Why price reductions are on the rise in a shifting market
Another (and perhaps less worrisome) possibility that’s becoming common as today’s seller’s market cools down is that sellers’ hopes for what their homes could fetch is no longer realistic. Some sellers might even insist on shooting for the moon pricewise despite their agents’ efforts to set them straight.
“Sometimes clients insist on listing higher than what their agent’s market analysis shows that the home is worth,” says Carolyn Barnes, a real estate agent with Walzel Properties in Houston. “This is generally evident within a few days of listing.”
In this case, a price reduction simply means a home seller had high hopes that are finally coming back down to earth.
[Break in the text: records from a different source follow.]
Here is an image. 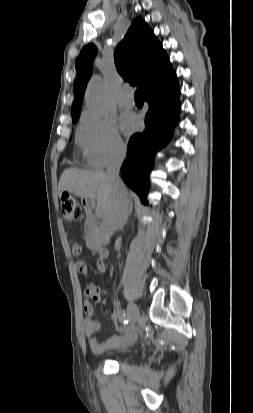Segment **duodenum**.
<instances>
[{"instance_id": "duodenum-1", "label": "duodenum", "mask_w": 253, "mask_h": 413, "mask_svg": "<svg viewBox=\"0 0 253 413\" xmlns=\"http://www.w3.org/2000/svg\"><path fill=\"white\" fill-rule=\"evenodd\" d=\"M83 206L86 213L91 217L93 215L94 205L90 201L84 200ZM86 237L92 249L98 254L106 255L108 253V250L102 245L100 229L94 220H90L87 226Z\"/></svg>"}]
</instances>
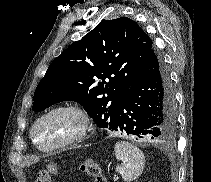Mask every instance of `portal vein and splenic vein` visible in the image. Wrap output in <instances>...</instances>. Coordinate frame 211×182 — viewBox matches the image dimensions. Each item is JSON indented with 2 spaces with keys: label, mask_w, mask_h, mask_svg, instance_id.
<instances>
[{
  "label": "portal vein and splenic vein",
  "mask_w": 211,
  "mask_h": 182,
  "mask_svg": "<svg viewBox=\"0 0 211 182\" xmlns=\"http://www.w3.org/2000/svg\"><path fill=\"white\" fill-rule=\"evenodd\" d=\"M119 178L117 176H114V180L117 181Z\"/></svg>",
  "instance_id": "1"
}]
</instances>
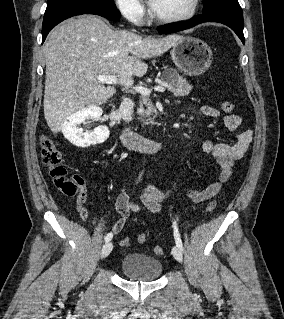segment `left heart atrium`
Masks as SVG:
<instances>
[{"mask_svg": "<svg viewBox=\"0 0 284 319\" xmlns=\"http://www.w3.org/2000/svg\"><path fill=\"white\" fill-rule=\"evenodd\" d=\"M155 3V0H149V4L153 7Z\"/></svg>", "mask_w": 284, "mask_h": 319, "instance_id": "left-heart-atrium-1", "label": "left heart atrium"}]
</instances>
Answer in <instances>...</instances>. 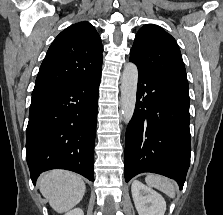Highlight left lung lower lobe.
Wrapping results in <instances>:
<instances>
[{
  "label": "left lung lower lobe",
  "mask_w": 223,
  "mask_h": 215,
  "mask_svg": "<svg viewBox=\"0 0 223 215\" xmlns=\"http://www.w3.org/2000/svg\"><path fill=\"white\" fill-rule=\"evenodd\" d=\"M189 94L139 74L136 106L126 130L125 181L152 172L183 188L190 164Z\"/></svg>",
  "instance_id": "0a47b994"
}]
</instances>
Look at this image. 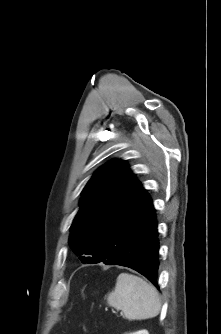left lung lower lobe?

But even then, keep in mind that sellers may not have the heart to drop their price to where it truly should be, all in one fell swoop.
“There are cases where a price-reduced home can still be overpriced compared to similar homes in the area,” says Kevin Bazazzadeh, a real estate investor and founder of Brilliant Day Homes in Houston.
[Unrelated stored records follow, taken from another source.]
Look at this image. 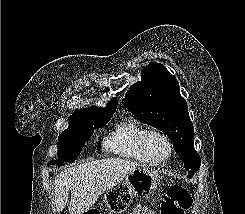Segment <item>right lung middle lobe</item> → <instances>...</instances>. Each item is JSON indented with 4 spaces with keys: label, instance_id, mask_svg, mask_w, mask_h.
Masks as SVG:
<instances>
[{
    "label": "right lung middle lobe",
    "instance_id": "1",
    "mask_svg": "<svg viewBox=\"0 0 245 214\" xmlns=\"http://www.w3.org/2000/svg\"><path fill=\"white\" fill-rule=\"evenodd\" d=\"M110 114H91L77 116L71 119L69 127L58 137V159L50 161V165H64L74 162L80 155L82 148L91 138L95 129L105 126L111 119Z\"/></svg>",
    "mask_w": 245,
    "mask_h": 214
}]
</instances>
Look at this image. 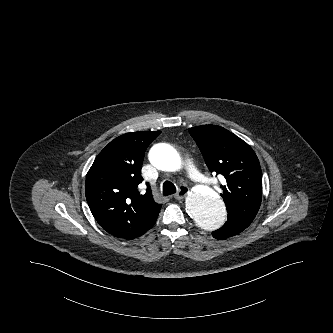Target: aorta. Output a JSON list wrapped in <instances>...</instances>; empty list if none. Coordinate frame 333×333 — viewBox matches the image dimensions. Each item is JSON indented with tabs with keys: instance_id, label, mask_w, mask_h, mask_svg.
I'll return each mask as SVG.
<instances>
[{
	"instance_id": "obj_1",
	"label": "aorta",
	"mask_w": 333,
	"mask_h": 333,
	"mask_svg": "<svg viewBox=\"0 0 333 333\" xmlns=\"http://www.w3.org/2000/svg\"><path fill=\"white\" fill-rule=\"evenodd\" d=\"M149 159L154 167L164 171H176L181 166V159L177 151L165 143L153 146ZM185 205L190 217L205 231H215L226 221L224 202L209 187L200 186L189 193Z\"/></svg>"
}]
</instances>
In this case, a home may go through numerous price cuts before it’s truly a deal.
Why price-reduced homes could be bait for a bidding war
While sellers may reduce their price because their homes were overpriced to begin with or they’re facing competition from more homes coming on the market, it could also be a sales strategy. A price drop brings attention back to an already listed house and is one way to bring in offers, and perhaps even spark a bidding war, which could drive the price back up again to where it was—or beyond.
Bidding wars, like price cuts, prey on emotions, and emotions will put homebuyers on treacherous footing amid negotiations.
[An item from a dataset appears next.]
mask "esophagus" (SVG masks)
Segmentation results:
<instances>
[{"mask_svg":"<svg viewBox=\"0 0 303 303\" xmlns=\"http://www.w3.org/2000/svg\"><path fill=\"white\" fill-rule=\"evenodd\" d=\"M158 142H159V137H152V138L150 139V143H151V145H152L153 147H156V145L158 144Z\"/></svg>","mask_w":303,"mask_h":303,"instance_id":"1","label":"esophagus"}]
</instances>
“Don’t get caught up in the excitement and overpay for a property,” warns Bazazzadeh.
Given a home’s price is such a moving target, it’s essential that homebuyers do their due diligence so they can fight from a stance of facts rather than feelings (more on how to do that next).
What to offer on a price-reduced house
Whether you offer above, below, or at the reduced asking price will all hinge on two things: why the home’s price has been reduced and the sales price of comparable properties (or comps) in the area.
Bazazzadeh recommends the following steps to get a good gauge of what’s really going on:
- Get a professional home inspection or ask for the home’s most recent inspection report.
- Research the neighborhood crime rate, schools, and the number of foreclosures.
- If you do buy the house, get a home warranty to protect you from costly repairs.
Another way to ensure a strong offer is to get intel from the listing agent, says Kseniya Korneva, a real estate agent with Pineywoods Realty in Tampa, FL.
“Have them uncover whether there are other offers, why the price was reduced, and what the seller is ultimately looking for,” she says.
The other thing to keep in mind when making an offer is to always submit the strongest offer you can. Note that the dollar amount doesn’t have to be the main factor.
“More escrow, a shorter inspection period, and asking the seller what their preference is for a closing date can many times help get an offer accepted,” says Mike Warm, a real estate agent with Premier Sotheby’s International Realty in Sarasota, FL.
Don’t let a price cut alone be the reason you buy the home
While a price reduction is certainly enticing, it should not be the main reason you buy a home.
“Perceived and emotional value will be different for each buyer,” says Shaun Larson, a real estate agent and contractor with PARKS Real Estate in Brentwood, TN. “So if a buyer finds a home they personally love—not based only on numbers—then a reduction is an added bonus if they intended on moving forward on the home already.”
In other words, if you adore a house and it’s within your price range, don’t get too caught up on whether or not it’s 10% off.